Your assignment:
Whenever "Home" appears in a line, please copy that line from the data.

[Stored data entries]

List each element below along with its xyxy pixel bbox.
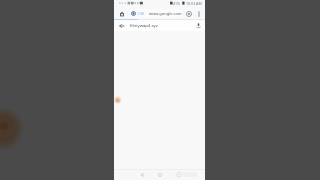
button[interactable]: Reload page: [184, 9, 193, 18]
button[interactable]: More options: [194, 9, 203, 18]
button[interactable]: Address bar: [128, 9, 182, 18]
button[interactable]: Home: [155, 170, 165, 180]
button[interactable]: Back: [117, 21, 126, 30]
staticText: 10:03 AM: [186, 1, 202, 6]
button[interactable]: Back: [137, 170, 147, 180]
button[interactable]: Voice search: [194, 21, 203, 30]
staticText: www.google.com: [149, 11, 182, 16]
staticText: filmywap4.xyz: [130, 23, 158, 29]
staticText: 1.0K: [137, 11, 145, 16]
staticText: 41%: [173, 1, 181, 6]
button[interactable]: Home: [117, 9, 126, 18]
button[interactable]: Recent apps: [172, 170, 200, 180]
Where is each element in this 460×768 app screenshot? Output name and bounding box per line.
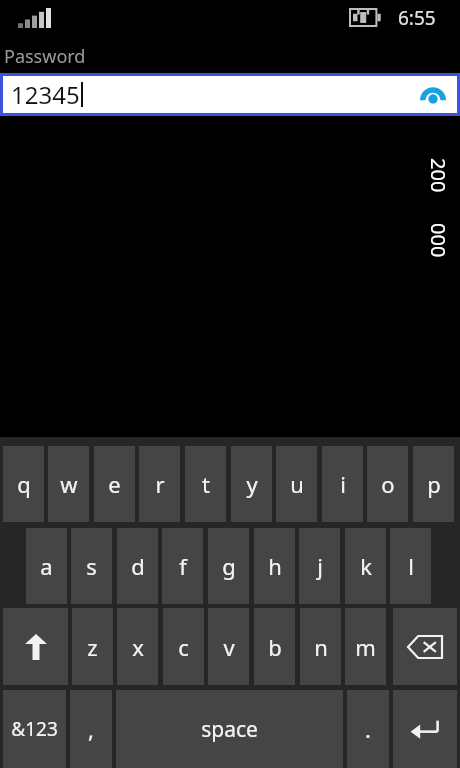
staticText: 200 [425,158,452,193]
button[interactable]: d [117,528,158,604]
staticText: d [131,551,145,581]
staticText: w [60,469,78,499]
staticText: b [268,632,282,662]
staticText: &123 [11,716,58,742]
button[interactable]: n [300,608,341,685]
staticText: y [246,469,258,499]
button[interactable]: x [117,608,158,685]
staticText: h [268,551,282,581]
button[interactable]: space [116,690,343,768]
button[interactable]: u [276,446,317,522]
staticText: k [360,551,372,581]
staticText: l [408,551,414,581]
staticText: g [222,551,236,581]
button[interactable]: Enter [393,690,457,768]
button[interactable]: w [48,446,89,522]
button[interactable]: z [72,608,113,685]
button[interactable]: k [345,528,386,604]
staticText: . [365,714,371,744]
button[interactable]: c [163,608,204,685]
other: Battery charging [350,9,383,26]
staticText: v [223,632,235,662]
staticText: m [355,632,376,662]
staticText: 12345 [11,78,80,111]
button[interactable]: y [231,446,272,522]
staticText: f [179,551,187,581]
staticText: z [87,632,98,662]
staticText: 6:55 [398,5,436,31]
staticText: c [178,632,189,662]
staticText: a [40,551,53,581]
staticText: Password [4,44,86,69]
button[interactable]: , [70,690,112,768]
button[interactable]: Show password [420,86,446,104]
button[interactable]: q [3,446,44,522]
button[interactable]: b [254,608,295,685]
staticText: o [381,469,395,499]
staticText: x [132,632,144,662]
button[interactable]: 12345 [0,73,460,116]
staticText: t [202,469,210,499]
staticText: , [88,714,94,744]
button[interactable]: i [322,446,363,522]
button[interactable]: j [299,528,340,604]
staticText: r [155,469,165,499]
button[interactable]: m [345,608,386,685]
staticText: j [317,551,323,581]
button[interactable]: &123 [3,690,66,768]
button[interactable]: v [208,608,249,685]
button[interactable]: r [139,446,180,522]
button[interactable]: o [367,446,408,522]
button[interactable]: e [94,446,135,522]
button[interactable]: t [185,446,226,522]
button[interactable]: p [413,446,454,522]
staticText: e [108,469,121,499]
staticText: p [427,469,441,499]
button[interactable]: Backspace [393,608,457,685]
button[interactable]: h [254,528,295,604]
button[interactable]: a [26,528,67,604]
staticText: n [314,632,328,662]
staticText: space [201,715,258,744]
staticText: 000 [425,223,452,258]
staticText: i [340,469,346,499]
staticText: q [17,469,31,499]
button[interactable]: s [71,528,112,604]
button[interactable]: Shift [3,608,68,685]
staticText: u [290,469,304,499]
button[interactable]: g [208,528,249,604]
button[interactable]: . [347,690,389,768]
staticText: s [86,551,97,581]
button[interactable]: f [162,528,203,604]
button[interactable]: l [390,528,431,604]
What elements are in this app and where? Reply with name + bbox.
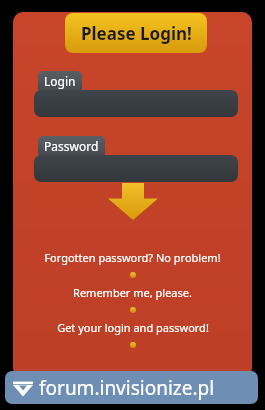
staticText: Login <box>44 73 76 89</box>
button[interactable]: Invisionize logo <box>5 371 258 404</box>
button[interactable]: Password input <box>34 155 238 182</box>
staticText: Please Login! <box>81 22 192 45</box>
button[interactable]: Please Login! <box>65 13 207 53</box>
staticText: Get your login and password! <box>57 320 209 335</box>
other: Invisionize logo <box>13 378 33 398</box>
staticText: Forgotten password? No problem! <box>44 250 221 265</box>
button[interactable]: Get your login and password! <box>13 318 252 337</box>
staticText: Password <box>44 138 99 154</box>
button[interactable]: Remember me, please. <box>13 283 252 302</box>
staticText: forum.invisionize.pl <box>39 375 215 401</box>
button[interactable]: Login input <box>34 90 238 117</box>
button[interactable]: Forgotten password? No problem! <box>13 248 252 267</box>
staticText: Remember me, please. <box>73 285 192 300</box>
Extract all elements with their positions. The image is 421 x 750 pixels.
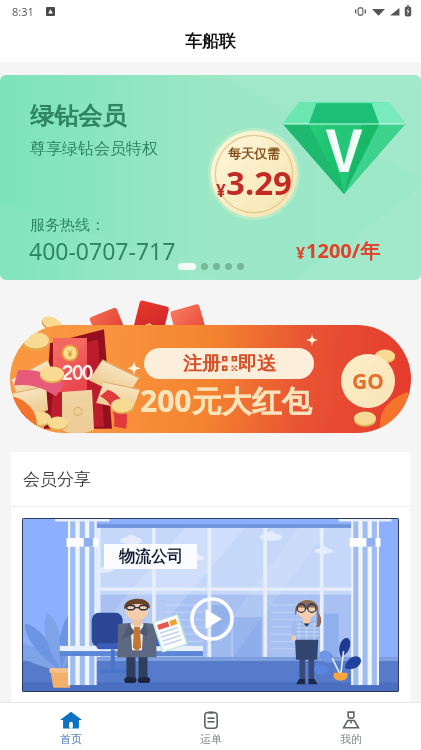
button[interactable]: 会员分享 xyxy=(11,452,410,506)
staticText: 即送 xyxy=(238,352,276,376)
button[interactable]: 我的 xyxy=(281,703,421,750)
staticText: 400-0707-717 xyxy=(29,235,176,266)
staticText: 我的 xyxy=(340,732,362,746)
button[interactable]: 绿钻会员 xyxy=(0,75,421,280)
staticText: 每天仅需 xyxy=(228,145,280,161)
staticText: 尊享绿钻会员特权 xyxy=(30,139,158,159)
button[interactable]: 物流公司 xyxy=(22,518,399,692)
staticText: 3.29 xyxy=(226,160,292,205)
staticText: 服务热线： xyxy=(30,216,105,235)
button[interactable]: 首页 xyxy=(0,703,141,750)
button[interactable]: 运单 xyxy=(141,703,281,750)
staticText: ¥ xyxy=(296,242,306,264)
staticText: 物流公司 xyxy=(119,547,183,567)
staticText: 200元大红包 xyxy=(140,380,312,421)
staticText: 运单 xyxy=(200,732,222,746)
button[interactable]: 注册 xyxy=(10,325,411,433)
staticText: 会员分享 xyxy=(23,469,91,490)
staticText: ¥ xyxy=(216,179,226,202)
staticText: GO xyxy=(352,367,384,396)
staticText: 绿钻会员 xyxy=(30,101,126,131)
staticText: 1200/年 xyxy=(306,237,381,264)
staticText: 注册 xyxy=(183,352,221,376)
staticText: 首页 xyxy=(60,732,82,746)
staticText: 车船联 xyxy=(185,31,236,52)
staticText: 8:31 xyxy=(12,4,34,19)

Final answer:
button[interactable]: Home: [155, 170, 165, 180]
button[interactable]: Home: [117, 9, 126, 18]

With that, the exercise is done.